= TASK PROMPT =
State how many lines in these records contain the word "Insert", and nothing else.

= SUPPLIED DATA =
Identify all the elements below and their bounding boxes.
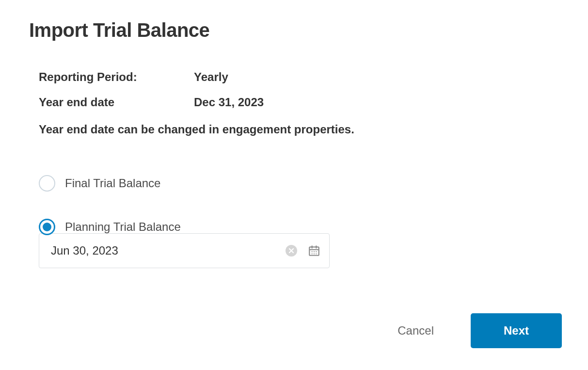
cancel-button[interactable]: Cancel <box>390 320 442 341</box>
import-trial-balance-dialog: Import Trial Balance Reporting Period: Y… <box>0 0 588 268</box>
final-trial-balance-option[interactable]: Final Trial Balance <box>39 175 559 192</box>
dialog-footer: Cancel Next <box>390 313 562 348</box>
planning-date-field[interactable] <box>39 233 330 268</box>
planning-date-field-wrap <box>29 233 559 268</box>
svg-point-6 <box>316 251 317 252</box>
final-trial-balance-label: Final Trial Balance <box>65 177 160 190</box>
reporting-period-value: Yearly <box>194 70 228 84</box>
dialog-title: Import Trial Balance <box>29 19 559 41</box>
svg-point-4 <box>312 251 313 252</box>
reporting-period-row: Reporting Period: Yearly <box>39 70 559 84</box>
svg-point-7 <box>312 253 313 254</box>
radio-selected-icon <box>39 219 55 235</box>
next-button[interactable]: Next <box>471 313 562 348</box>
planning-trial-balance-option[interactable]: Planning Trial Balance <box>39 219 559 235</box>
calendar-icon[interactable] <box>308 244 320 257</box>
planning-trial-balance-label: Planning Trial Balance <box>65 220 181 234</box>
year-end-row: Year end date Dec 31, 2023 <box>39 96 559 109</box>
svg-point-9 <box>316 253 317 254</box>
svg-point-8 <box>314 253 315 254</box>
reporting-period-label: Reporting Period: <box>39 70 194 84</box>
info-block: Reporting Period: Yearly Year end date D… <box>29 70 559 136</box>
clear-date-icon[interactable] <box>286 245 297 257</box>
radio-unselected-icon <box>39 175 55 192</box>
year-end-note: Year end date can be changed in engageme… <box>39 123 559 136</box>
year-end-label: Year end date <box>39 96 194 109</box>
planning-date-input[interactable] <box>50 243 286 258</box>
svg-point-5 <box>314 251 315 252</box>
year-end-value: Dec 31, 2023 <box>194 96 264 109</box>
trial-balance-type-group: Final Trial Balance Planning Trial Balan… <box>29 175 559 235</box>
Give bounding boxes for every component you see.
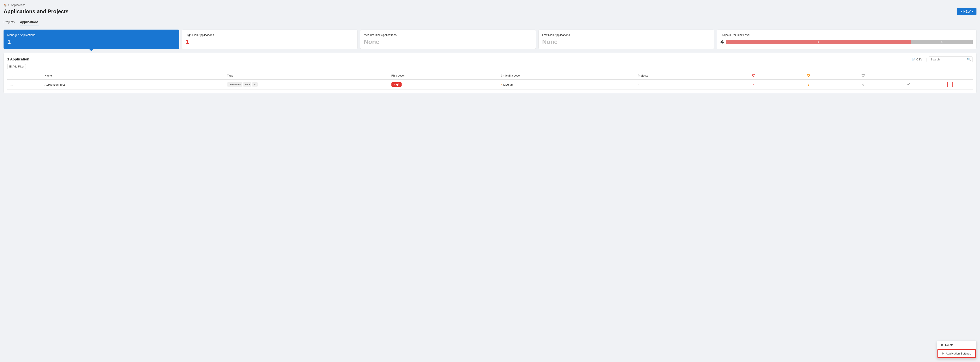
managed-card-value: 1 <box>7 38 175 45</box>
risk-bar-gray-segment: 1 <box>911 40 973 44</box>
more-button[interactable]: ⋮ <box>947 82 953 87</box>
table-header: 1 Application 📄 CSV | 🔍 <box>7 56 973 62</box>
add-filter-label: Add Filter <box>13 65 24 68</box>
col-more-header <box>927 72 973 80</box>
table-title: 1 Application <box>7 57 29 61</box>
search-input[interactable] <box>931 58 966 61</box>
risk-bar-container: 4 3 1 <box>721 38 973 45</box>
row-eye-cell: 👁 <box>891 80 927 89</box>
divider: | <box>926 57 927 62</box>
risk-bar: 3 1 <box>726 40 973 44</box>
low-risk-title: Low Risk Applications <box>542 33 711 37</box>
shield-orange-icon: 🛡 <box>807 74 810 77</box>
dropdown-menu: 🗑 Delete ⚙ Application Settings <box>937 341 977 359</box>
delete-label: Delete <box>945 343 953 346</box>
table-header-row: Name Tags Risk Level Criticality Level P… <box>7 72 973 80</box>
row-risk: High <box>389 80 498 89</box>
high-risk-title: High Risk Applications <box>186 33 354 37</box>
low-risk-card[interactable]: Low Risk Applications None <box>539 30 714 49</box>
filter-icon: ☰ <box>9 65 12 68</box>
col-tags-header: Tags <box>224 72 389 80</box>
risk-bar-red-segment: 3 <box>726 40 911 44</box>
page-wrapper: 🏠 > Applications Applications and Projec… <box>0 0 980 362</box>
row-shield-orange: 6 <box>781 80 836 89</box>
per-risk-count: 4 <box>721 38 724 45</box>
col-name-header: Name <box>42 72 224 80</box>
delete-menu-item[interactable]: 🗑 Delete <box>937 341 976 349</box>
add-filter-button[interactable]: ☰ Add Filter <box>7 64 26 69</box>
row-checkbox-cell <box>7 80 42 89</box>
low-risk-value: None <box>542 38 711 45</box>
table-actions: 📄 CSV | 🔍 <box>910 56 973 62</box>
per-risk-title: Projects Per Risk Level <box>721 33 973 37</box>
breadcrumb-separator: > <box>8 3 10 6</box>
high-risk-card[interactable]: High Risk Applications 1 <box>182 30 358 49</box>
page-header: Applications and Projects + NEW ▾ <box>3 8 977 15</box>
risk-badge: High <box>391 82 402 87</box>
medium-risk-value: None <box>364 38 532 45</box>
page-title: Applications and Projects <box>3 8 68 14</box>
row-shield-gray: 0 <box>836 80 891 89</box>
high-risk-value: 1 <box>186 38 354 45</box>
table-body: Application-Test AutomationJava+1 High ≡… <box>7 80 973 89</box>
breadcrumb: 🏠 > Applications <box>3 3 977 6</box>
breadcrumb-current: Applications <box>11 3 25 6</box>
tag-chip: +1 <box>252 83 258 86</box>
csv-button[interactable]: 📄 CSV <box>910 57 924 62</box>
search-box[interactable]: 🔍 <box>929 56 973 62</box>
col-shield-gray-header: 🛡 <box>836 72 891 80</box>
eye-icon[interactable]: 👁 <box>907 83 910 86</box>
col-projects-header: Projects <box>635 72 726 80</box>
table-row: Application-Test AutomationJava+1 High ≡… <box>7 80 973 89</box>
row-projects: 4 <box>635 80 726 89</box>
medium-risk-title: Medium Risk Applications <box>364 33 532 37</box>
home-icon: 🏠 <box>3 3 7 6</box>
select-all-checkbox[interactable] <box>10 74 13 77</box>
new-button[interactable]: + NEW ▾ <box>957 8 977 15</box>
criticality-label: Medium <box>503 83 513 86</box>
managed-card-title: Managed Applications <box>7 33 175 37</box>
table-section: 1 Application 📄 CSV | 🔍 ☰ Add Filter <box>3 53 977 93</box>
search-icon: 🔍 <box>967 57 971 61</box>
managed-applications-card[interactable]: Managed Applications 1 <box>3 30 179 49</box>
csv-icon: 📄 <box>912 58 916 61</box>
row-shield-red: 4 <box>726 80 781 89</box>
application-settings-menu-item[interactable]: ⚙ Application Settings <box>937 349 976 358</box>
gear-icon: ⚙ <box>942 352 944 355</box>
summary-cards: Managed Applications 1 High Risk Applica… <box>3 30 977 49</box>
row-name: Application-Test <box>42 80 224 89</box>
shield-red-icon: 🛡 <box>752 74 756 77</box>
tag-chip: Java <box>243 83 251 86</box>
criticality-icon: ≡ <box>501 83 502 86</box>
settings-label: Application Settings <box>946 352 971 355</box>
tab-projects[interactable]: Projects <box>3 19 15 26</box>
trash-icon: 🗑 <box>940 343 943 346</box>
col-shield-red-header: 🛡 <box>726 72 781 80</box>
col-shield-orange-header: 🛡 <box>781 72 836 80</box>
col-criticality-header: Criticality Level <box>498 72 635 80</box>
tab-applications[interactable]: Applications <box>20 19 38 26</box>
tabs-bar: Projects Applications <box>3 19 977 26</box>
col-risk-header: Risk Level <box>389 72 498 80</box>
row-checkbox[interactable] <box>10 83 13 86</box>
medium-risk-card[interactable]: Medium Risk Applications None <box>360 30 536 49</box>
tag-chip: Automation <box>227 83 243 86</box>
row-more-cell: ⋮ <box>927 80 973 89</box>
csv-label: CSV <box>916 58 923 61</box>
shield-gray-icon: 🛡 <box>861 74 865 77</box>
per-risk-card[interactable]: Projects Per Risk Level 4 3 1 <box>717 30 977 49</box>
col-eye-header <box>891 72 927 80</box>
row-criticality: ≡ Medium <box>498 80 635 89</box>
row-tags: AutomationJava+1 <box>224 80 389 89</box>
col-checkbox <box>7 72 42 80</box>
applications-table: Name Tags Risk Level Criticality Level P… <box>7 72 973 89</box>
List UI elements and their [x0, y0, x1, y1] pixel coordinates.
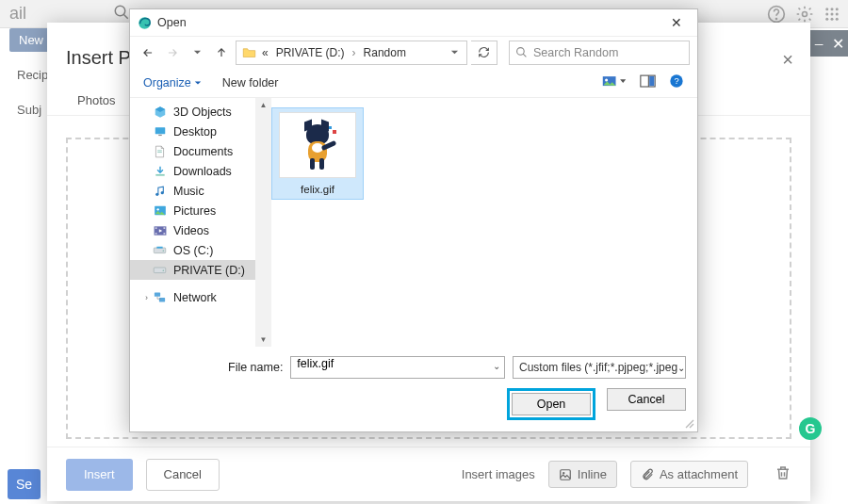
breadcrumb-overflow[interactable]: « [260, 44, 270, 61]
filename-input[interactable]: felix.gif ⌄ [290, 356, 505, 379]
edge-icon [138, 16, 152, 30]
chevron-down-icon: ⌄ [677, 363, 685, 373]
svg-rect-36 [155, 227, 156, 228]
sidebar-item-documents[interactable]: Documents [130, 141, 261, 161]
file-list[interactable]: felix.gif [262, 98, 697, 347]
minimize-icon[interactable]: ‒ [814, 35, 824, 53]
filetype-value: Custom files (*.jfif;*.pjpeg;*.jpeg [519, 361, 677, 374]
svg-point-13 [836, 18, 839, 21]
insert-images-label: Insert images [462, 467, 535, 481]
svg-point-5 [825, 8, 828, 10]
svg-point-7 [836, 8, 839, 10]
svg-point-6 [831, 8, 834, 10]
svg-point-15 [563, 472, 564, 474]
drive-icon [153, 263, 167, 277]
insert-photo-footer: Insert Cancel Insert images Inline As at… [47, 447, 810, 501]
preview-pane-button[interactable] [640, 74, 656, 91]
svg-rect-40 [154, 248, 166, 253]
sidebar: 3D Objects Desktop Documents Downloads M… [130, 98, 262, 347]
close-icon[interactable]: ✕ [832, 35, 844, 53]
chevron-down-icon[interactable]: ⌄ [493, 361, 500, 371]
breadcrumb-random[interactable]: Random [362, 44, 408, 61]
cancel-button[interactable]: Cancel [146, 459, 220, 491]
sidebar-item-videos[interactable]: Videos [130, 220, 261, 240]
svg-point-3 [776, 19, 777, 20]
close-icon[interactable]: × [782, 49, 793, 71]
cube-icon [153, 105, 167, 119]
cancel-button[interactable]: Cancel [607, 388, 686, 411]
svg-line-18 [523, 54, 526, 57]
sidebar-item-private-d[interactable]: PRIVATE (D:) [130, 260, 261, 280]
apps-icon[interactable] [824, 6, 840, 26]
close-icon[interactable]: ✕ [663, 13, 690, 32]
chevron-right-icon: › [351, 46, 358, 59]
sidebar-item-label: Network [173, 291, 217, 304]
open-button-highlight: Open [507, 388, 595, 420]
svg-line-1 [123, 14, 128, 19]
network-icon [153, 290, 167, 304]
svg-point-4 [803, 12, 807, 17]
sidebar-item-3d-objects[interactable]: 3D Objects [130, 102, 261, 122]
svg-point-8 [825, 13, 828, 16]
back-button[interactable] [138, 42, 158, 63]
desktop-icon [153, 124, 167, 138]
forward-button[interactable] [162, 42, 183, 63]
breadcrumb-private[interactable]: PRIVATE (D:) [274, 44, 347, 61]
document-icon [153, 144, 167, 158]
trash-icon[interactable] [775, 464, 791, 484]
paperclip-icon [641, 468, 654, 481]
compose-tab-controls: ‒ ✕ [810, 30, 848, 57]
svg-rect-23 [649, 75, 654, 85]
svg-point-10 [836, 13, 839, 16]
svg-rect-38 [163, 227, 165, 228]
videos-icon [153, 223, 167, 237]
dialog-titlebar: Open ✕ [130, 9, 697, 36]
recent-dropdown[interactable] [187, 42, 207, 63]
organize-menu[interactable]: Organize [143, 76, 202, 89]
svg-point-11 [825, 18, 828, 21]
refresh-button[interactable] [471, 41, 497, 65]
view-menu[interactable] [602, 74, 627, 91]
pictures-icon [153, 203, 167, 218]
dialog-toolbar: Organize New folder ? [130, 68, 697, 98]
filename-label: File name: [228, 361, 283, 374]
download-icon [153, 164, 167, 178]
tab-photos[interactable]: Photos [66, 86, 126, 115]
chevron-right-icon: › [145, 293, 148, 302]
send-button-fragment[interactable]: Se [8, 469, 41, 499]
up-button[interactable] [211, 42, 232, 63]
svg-rect-37 [155, 233, 156, 234]
file-item-felix[interactable]: felix.gif [271, 107, 364, 200]
new-folder-button[interactable]: New folder [222, 76, 279, 89]
svg-point-12 [831, 18, 834, 21]
sidebar-item-os-c[interactable]: OS (C:) [130, 240, 261, 260]
svg-rect-26 [155, 127, 165, 134]
app-logo-fragment: ail [9, 4, 26, 24]
filetype-select[interactable]: Custom files (*.jfif;*.pjpeg;*.jpeg ⌄ [513, 356, 686, 379]
address-bar[interactable]: « PRIVATE (D:) › Random [236, 41, 467, 65]
grammarly-icon[interactable]: G [799, 417, 822, 440]
resize-grip[interactable] [683, 417, 694, 429]
dialog-bottom: File name: felix.gif ⌄ Custom files (*.j… [130, 347, 697, 431]
help-icon[interactable]: ? [669, 73, 684, 91]
attachment-toggle[interactable]: As attachment [630, 461, 748, 488]
sidebar-item-label: Videos [173, 224, 209, 237]
svg-rect-42 [156, 247, 162, 249]
inline-toggle[interactable]: Inline [548, 461, 617, 488]
sidebar-item-downloads[interactable]: Downloads [130, 161, 261, 181]
sidebar-item-pictures[interactable]: Pictures [130, 201, 261, 220]
file-thumbnail [279, 112, 356, 178]
recipients-label: Recip [17, 68, 48, 82]
folder-icon [242, 46, 256, 58]
sidebar-item-network[interactable]: ›Network [130, 287, 261, 307]
compose-field-labels: Recip Subj [17, 68, 48, 117]
open-button[interactable]: Open [512, 393, 591, 415]
sidebar-item-desktop[interactable]: Desktop [130, 122, 261, 141]
search-icon [515, 46, 528, 58]
sidebar-item-music[interactable]: Music [130, 181, 261, 201]
insert-button[interactable]: Insert [66, 459, 133, 491]
search-input[interactable]: Search Random [509, 41, 690, 65]
svg-point-34 [156, 208, 158, 210]
file-open-dialog: Open ✕ « PRIVATE (D:) › Random Search Ra… [129, 8, 698, 432]
chevron-down-icon[interactable] [448, 46, 461, 59]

= RESULT FOR THIS TASK =
3